Cosmos-Drive Open-source Summary

Name Type Link
Cosmos-7B-AV-Sample (Paper Sec. [2.1]) model base_model.pt
Cosmos-7B-Multiview-AV-Sample (Paper Sec. [2.1]) model Huggingface Link
Cosmos-Transfer1-7B-Sample-AV (Paper Sec. [2.2]) model Huggingface Link
Cosmos-7B-Single2Multiview-Sample-AV (Paper Sec. [2.3]) model Huggingface Link
Cosmos-7B-Annotate-Sample-AV (Paper Sec. [2.4]) model To be released soon
Cosmos-7B-LiDAR-GEN-Sample-AV (Paper Sec. [3]) model To be released soon

Cosmos-Drive-Dreams Dataset

Cosmos-Drive-Dreams Dataset contains labels (HDMap, BBox, and LiDAR) for 5,843 10-second clips collected by NVIDIA, along with 81,802 synthetic video samples generated by Cosmos-Drive-Dreams from these labels. The synthetically generated video is 121 frames long, capturing a wide variety of challenging scenarios, such as rainy, snowy, foggy, etc, that might not be as easily available in real-world driving datasets. This dataset is ready for commercial/non-commercial use.

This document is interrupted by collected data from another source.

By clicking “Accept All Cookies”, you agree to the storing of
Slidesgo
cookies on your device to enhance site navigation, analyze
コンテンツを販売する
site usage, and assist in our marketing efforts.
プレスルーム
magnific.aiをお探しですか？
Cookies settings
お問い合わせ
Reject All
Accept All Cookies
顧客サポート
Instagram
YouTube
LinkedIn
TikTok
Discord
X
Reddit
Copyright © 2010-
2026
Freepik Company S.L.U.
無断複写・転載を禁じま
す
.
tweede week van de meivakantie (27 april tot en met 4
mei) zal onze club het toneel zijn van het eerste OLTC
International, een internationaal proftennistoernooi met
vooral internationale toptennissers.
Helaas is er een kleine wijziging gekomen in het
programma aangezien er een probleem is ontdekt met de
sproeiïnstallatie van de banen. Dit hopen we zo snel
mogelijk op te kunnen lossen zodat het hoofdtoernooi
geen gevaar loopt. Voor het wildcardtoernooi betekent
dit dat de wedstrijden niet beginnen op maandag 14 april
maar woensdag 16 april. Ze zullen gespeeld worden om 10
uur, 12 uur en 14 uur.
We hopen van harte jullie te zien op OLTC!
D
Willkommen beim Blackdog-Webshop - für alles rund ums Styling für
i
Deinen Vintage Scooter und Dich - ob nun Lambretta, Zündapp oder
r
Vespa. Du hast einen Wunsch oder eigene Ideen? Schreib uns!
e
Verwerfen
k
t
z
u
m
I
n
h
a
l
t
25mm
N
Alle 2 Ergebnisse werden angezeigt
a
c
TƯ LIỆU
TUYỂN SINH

Detailed information can be found on the Huggingface page.

Download

usage: scripts/download.py [-h] --odir ODIR
                           [--file_types {hdmap,lidar,synthetic}[,…]]
                           [--workers N] [--clean_cache]

required arguments:
  --odir ODIR            Output directory where files are stored.

optional arguments:
  -h, --help             Show this help message and exit.
  --file_types {hdmap,lidar,synthetic}[,…]
                  Comma-separated list of data groups to fetch.
                  • hdmap     → common folders + 3d_* HD-map layers  
                  • lidar     → common folders + lidar_raw  
                  • synthetic → common folders + cosmos_synthetic  
                  Default: hdmap,lidar,synthetic (all groups).
  --workers N            Parallel download threads (default: 1).
                         Increase on fast networks; reduce if you hit
                         rate limits or disk bottlenecks.
  --clean_cache          Delete the temporary HuggingFace cache after
                         each run to reclaim disk space.

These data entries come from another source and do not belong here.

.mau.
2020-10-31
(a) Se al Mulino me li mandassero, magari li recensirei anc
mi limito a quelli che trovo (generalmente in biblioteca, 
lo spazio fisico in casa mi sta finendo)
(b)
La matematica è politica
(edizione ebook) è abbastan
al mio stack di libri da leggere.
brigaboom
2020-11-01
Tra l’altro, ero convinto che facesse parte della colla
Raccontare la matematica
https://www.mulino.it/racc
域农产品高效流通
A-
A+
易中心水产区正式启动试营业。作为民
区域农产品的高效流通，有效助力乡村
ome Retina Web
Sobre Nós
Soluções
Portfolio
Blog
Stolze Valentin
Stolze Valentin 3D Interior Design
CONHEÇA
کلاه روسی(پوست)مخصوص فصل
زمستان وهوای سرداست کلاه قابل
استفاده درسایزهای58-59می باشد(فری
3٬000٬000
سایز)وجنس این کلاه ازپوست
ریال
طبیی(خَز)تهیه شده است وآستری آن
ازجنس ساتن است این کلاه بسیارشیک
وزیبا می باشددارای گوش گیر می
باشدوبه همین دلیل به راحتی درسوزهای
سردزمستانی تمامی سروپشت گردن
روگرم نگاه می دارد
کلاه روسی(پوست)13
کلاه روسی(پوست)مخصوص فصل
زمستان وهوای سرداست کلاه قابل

common folders (always downloaded, regardless of --file_types):
  all_object_info, captions, car_mask_coarse, ftheta_intrinsic,
  pinhole_intrinsic, pose, vehicle_pose

Here are some examples:

# download all (about 3TB)
python scripts/download.py --odir YOUR_DATASET_PATH --workers YOUR_WORKER_NUMBER

# download hdmap only
python scripts/download.py --odir YOUR_DATASET_PATH --file_types hdmap --workers YOUR_WORKER_NUMBER

# download lidar only
python scripts/download.py --odir YOUR_DATASET_PATH --file_types lidar --workers YOUR_WORKER_NUMBER

# download synthetic video only (about 700GB)
python scripts/download.py --odir YOUR_DATASET_PATH --file_types synthetic --workers YOUR_WORKER_NUMBER

Tutorial

  • Visualizing the structured labels here

Cosmos-Drive-Dreams Toolkits

  • Visualizing the structured labels here

  • Editing ego trajectory interactively to produce novel scenarios here

  • Converting Waymo Open Dataset to our format here

  • Rectify f-theta camera images to more common pinhole camera images here

toolkit_demo_small.webm

Cosmos-Drive-Dreams SDG Pipeline

We provide a simple walkthrough including all stages of our SDG pipeline through example data available in the assets folder; no additional data download is necessary. For large-scale sampling, please download the above Cosmos-Drive-Dreams Dataset.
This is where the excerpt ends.